Tra New York Dolls e Led Zeppelin, Vinyl canta il rock, stana i sopraggiungenti punk, disco e hip-hop, ritrae il taylorismo disinibito, trasgressivo e drogato dell’industria discografica. Il 1973 non è data qualsiasi: Scorsese vi licenziò Mean Streets, sottotitolo italiano Domenica in chiesa, lunedì all’inferno. Ecco, Vinyl è il sabato al concerto, e Martin nella sua lunga carriera cine-musicale non se n’è perso uno, con un occhio di riguardo per i “suoi” Stones. Mick Jagger ci ha perfino ironizzato: “Shine a Light è l’unico film in cui Scorsese non abbia utilizzato Gimme Shelter”, e Shine a Light è proprio il rockumentary dedicato agli Stones da Martin. Già supervisor, montatore e assistente alla regia - con la sodale Thelma Schoonmaker - al celeberrimo Woodstock: tre giorni di pace, amore, e musica (1970), a riff e ugole Scorsese ha dedicato anche quattro documentari: L’ultimo valzer (1978), The Blues: dal Mali al Mississippi (2003), No Direction Home: Bob Dylan (2005) e George Harrison: Living in the Material World (2011).

In attesa, forse vana, di poter dare fiato cinematografico a The Voice, il biopic di Frank Sinatra (Leo Di Caprio?), Scorsese per ora fa Silence, ma la sua anima rock, tendenza punk, siamo certi non si esaurirà: “This film should be played loud!”, apriva (cartello) The Waltz, uno dei concert movie migliori di sempre, ed è indicazione valida per tutto il corpus scorsesiano.

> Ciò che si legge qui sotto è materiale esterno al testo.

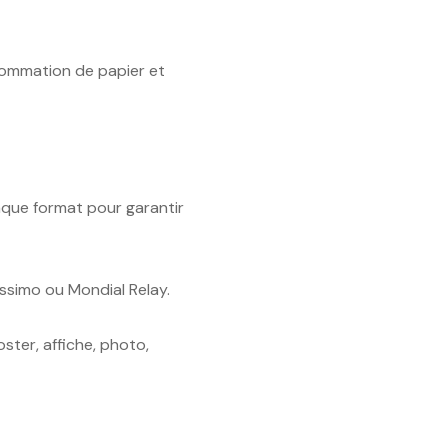
sommation de papier et
que format pour garantir
ssimo ou Mondial Relay.
ster, affiche, photo,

Per quell’ultimo concerto di The Band, il 25 novembre 1976 al Winterland Ballroom di San Francisco, al gruppo di Robbie Robertson si unirono, tra gli altri, Eric Clapton, Neil Diamond, Joni Mitchell, Van Morrison, Ringo Starr, Muddy Waters, Ronnie Wood, Neil Young. E Bob Dylan.

Dopo gli Stones, è il menestrello di Duluth il compagno sonoro di Martin. In No Direction si concentra sugli esordi di Dylan: dall’arrivo a NY nel 1961 al temporaneo ritiro di cinque anni più tardi, da folksinger acustico a rockstar elettrica, per intermezza – adesione alla – protesta. Messo in piedi su input del manager di Dylan Jeff Rosen, il rockumentyary passa in rassegna i tempi dell’high school, il provino per Andy Warhol del 1965 e il concerto di Manchester del 17 maggio ’66, quando un fan gridò in faccia a Dylan e The Hawks “Judas”, poco prima che eseguissero Like a Rolling Stone, da cui viene il titolo No Direction Home.

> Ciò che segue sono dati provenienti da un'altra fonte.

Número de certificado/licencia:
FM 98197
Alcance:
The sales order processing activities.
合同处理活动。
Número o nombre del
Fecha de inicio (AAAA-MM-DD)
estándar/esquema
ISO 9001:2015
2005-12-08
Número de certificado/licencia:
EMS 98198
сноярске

Soprattutto, Scorsese appoggia il proprio genio ribelle a quello di Dylan, cogliendone “il folle volo” da voce di una generazione a Mr. Tambourine Man post-ideologico. In fondo, il menestrello al cinema è solo qui, con e per Scorsese, altrimenti è I’m Not There (2007) di Todd Haynes. Non c’è lui, perché non si tratta di un biopic musicale, e non ci sono le canzoni più note, eccetto Like a Rolling Stone confinata a ridosso dei titoli di coda, addossata al primissimo piano del vero Bob Dylan con armonica a bocca, l’unico del film.

Haynes di non-Dylan ne mette in scena sei: Woody (Guthrie), afroamericano con chitarra, on the road su carri bestiame; il contestatore Arthur (Rimbaud), con il volto di Ben Whishaw; Jack (Rollins), interpretato da Christian Bale, che ha lasciato il palco per l’altare; Robbie (Heath Ledger), anni ’70, denaro, successo e una moglie lasciata a se stessa; Jude, la folgorante, metamorfica Cate Blanchett, in bianco e nero psichedelico; Richard Gere alias Billy (the Kid) nella città di Enigma, fantasmagorica polis minacciata dall’autostrada della modernità. Sei personaggi in cerca d’autore, che fu attore – e che attore! - in Pat Garrett e Billy Kid di Sam Peckinpah. Correva l’anno 1973, e le Mean Streets scorsesiane avrebbero trovato 32 anni dopo No Direction Home.